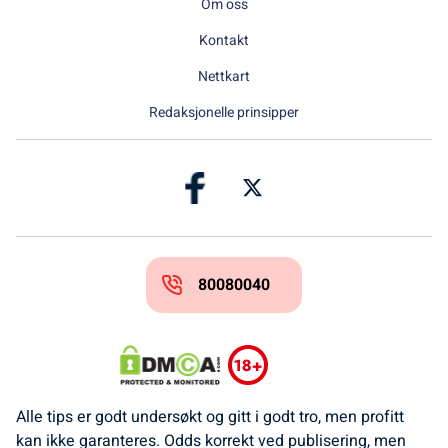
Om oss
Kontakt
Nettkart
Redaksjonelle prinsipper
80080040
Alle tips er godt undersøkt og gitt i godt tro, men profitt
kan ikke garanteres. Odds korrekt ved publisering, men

------------------------------------------------------------

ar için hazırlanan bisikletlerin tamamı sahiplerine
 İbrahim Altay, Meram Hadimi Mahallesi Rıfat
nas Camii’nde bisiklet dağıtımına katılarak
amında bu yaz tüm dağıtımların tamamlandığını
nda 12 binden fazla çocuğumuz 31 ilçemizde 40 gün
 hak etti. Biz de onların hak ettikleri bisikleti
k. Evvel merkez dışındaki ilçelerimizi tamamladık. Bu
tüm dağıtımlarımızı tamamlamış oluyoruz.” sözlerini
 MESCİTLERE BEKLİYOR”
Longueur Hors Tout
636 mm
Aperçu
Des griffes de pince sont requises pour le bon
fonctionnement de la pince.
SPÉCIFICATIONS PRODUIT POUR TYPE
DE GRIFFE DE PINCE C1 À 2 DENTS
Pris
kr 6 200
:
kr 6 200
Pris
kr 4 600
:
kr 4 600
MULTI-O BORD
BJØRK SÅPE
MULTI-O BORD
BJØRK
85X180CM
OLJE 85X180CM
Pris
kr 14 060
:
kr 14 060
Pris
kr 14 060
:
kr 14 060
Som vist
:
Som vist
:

------------------------------------------------------------

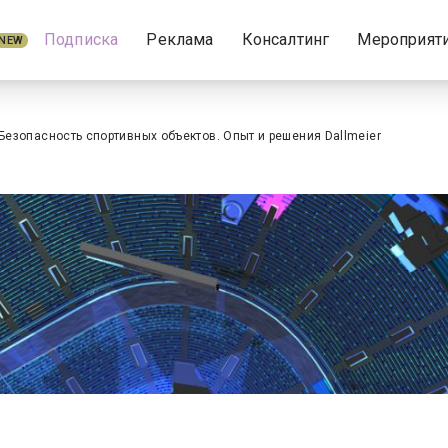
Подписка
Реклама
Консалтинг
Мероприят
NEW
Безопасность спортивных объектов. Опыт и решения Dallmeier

------------------------------------------------------------

Task directions
Please reproduce, exactly as they appear above, the lines from the line containing "Alle tips er" up to and including the line containing "kan ikke garanteres.".

Response area
Alle tips er godt undersøkt og gitt i godt tro, men profitt
kan ikke garanteres. Odds korrekt ved publisering, men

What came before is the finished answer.